|Newer Rottne with load|
|Picking up a log|
The photos here present a Rottne Forwarder. This machine is an integral part of the 'Cut to Length' (CTL) logging methodology. In handling small wood, a mechanical harvester makes the first pass through the woods selecting trees to be removed, typically small trees (relatively speaking) or at least ones that need to be culled or thinned. They are mechanically cut and processed into logs and left in small piles in the woods. Typically in this type of harvest the logs are less than 12" in diameter--usually a lot less and are limbed and cut to 16-18 foot lengths.
The forwarder is then driven around the woods and the logs are collected and 'forwarded' to a location where they can be loaded on a truck for market. A log pile awaiting such fate is shown in the third photo. Dense stands of timber typically have many more stems per acre than can survive or which can grow to a large size. This technology is useful for removing the 'excess stems' shortly after they are big enough to be merchantable. The logs here will be processed at the mill into 2x4s.
As for the machine itself, it is not quite you you think it is. The front unit is actually a Ford farm tractor (less front axle) with the rear unit and the cab being manufactured by Rottne. This machine belongs ot a neighbor but it ended up in our shop, and amazingly you can access the transmission by blocking the machine up, removing the tires (from the front unit) undoing a few bolts and pivoting the tractor part out from under the cab (the axle goes down and the engine goes up).
With equal amazement, the rear unit (the log carrier) is drive off the tractor PTO complete with the standard farm splined shaft with a drive line slipped on it. You would never expect walking up to this machine that you were looking at a Ford farm tractor with a fancy trailer, but that is in essence what it is.

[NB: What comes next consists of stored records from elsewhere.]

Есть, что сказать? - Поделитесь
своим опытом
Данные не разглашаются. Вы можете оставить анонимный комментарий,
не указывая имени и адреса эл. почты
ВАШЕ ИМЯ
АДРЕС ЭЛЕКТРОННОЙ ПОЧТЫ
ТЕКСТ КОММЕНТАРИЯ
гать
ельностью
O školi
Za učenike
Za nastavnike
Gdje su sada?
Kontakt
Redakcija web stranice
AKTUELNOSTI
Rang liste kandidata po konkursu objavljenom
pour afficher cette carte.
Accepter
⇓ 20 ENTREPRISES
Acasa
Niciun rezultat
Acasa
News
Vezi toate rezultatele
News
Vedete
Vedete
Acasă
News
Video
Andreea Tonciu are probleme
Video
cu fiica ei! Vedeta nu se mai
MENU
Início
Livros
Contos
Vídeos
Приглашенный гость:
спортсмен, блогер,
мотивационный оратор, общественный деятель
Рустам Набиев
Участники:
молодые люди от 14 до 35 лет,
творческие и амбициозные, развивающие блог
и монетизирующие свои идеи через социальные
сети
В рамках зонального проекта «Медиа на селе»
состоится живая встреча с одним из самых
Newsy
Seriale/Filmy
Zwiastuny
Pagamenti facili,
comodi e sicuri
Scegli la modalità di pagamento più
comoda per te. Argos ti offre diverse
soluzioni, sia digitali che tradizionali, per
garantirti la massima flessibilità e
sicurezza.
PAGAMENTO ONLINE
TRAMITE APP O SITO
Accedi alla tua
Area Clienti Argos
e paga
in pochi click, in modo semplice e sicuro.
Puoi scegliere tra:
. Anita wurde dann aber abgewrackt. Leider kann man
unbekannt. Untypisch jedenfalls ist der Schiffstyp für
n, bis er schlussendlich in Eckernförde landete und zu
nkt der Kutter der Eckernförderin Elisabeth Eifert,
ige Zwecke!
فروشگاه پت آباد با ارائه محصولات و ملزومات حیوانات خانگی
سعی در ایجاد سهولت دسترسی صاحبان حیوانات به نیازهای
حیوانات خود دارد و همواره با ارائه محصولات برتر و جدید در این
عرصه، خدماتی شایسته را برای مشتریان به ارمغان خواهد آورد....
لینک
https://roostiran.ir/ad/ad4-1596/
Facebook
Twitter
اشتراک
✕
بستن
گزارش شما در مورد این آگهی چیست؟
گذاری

The cab is large and a rotating seat is provided so you can swivel around inside the cab and tend to the controls required to operate the knuckleboom log loader shown here in the stowed position. It seems like a strange machine, but it actually works fairly efficiently for its intended task. Forwarders, however, do have a lot of moving parts, and are regarded in the industry as 'high maintenance items'.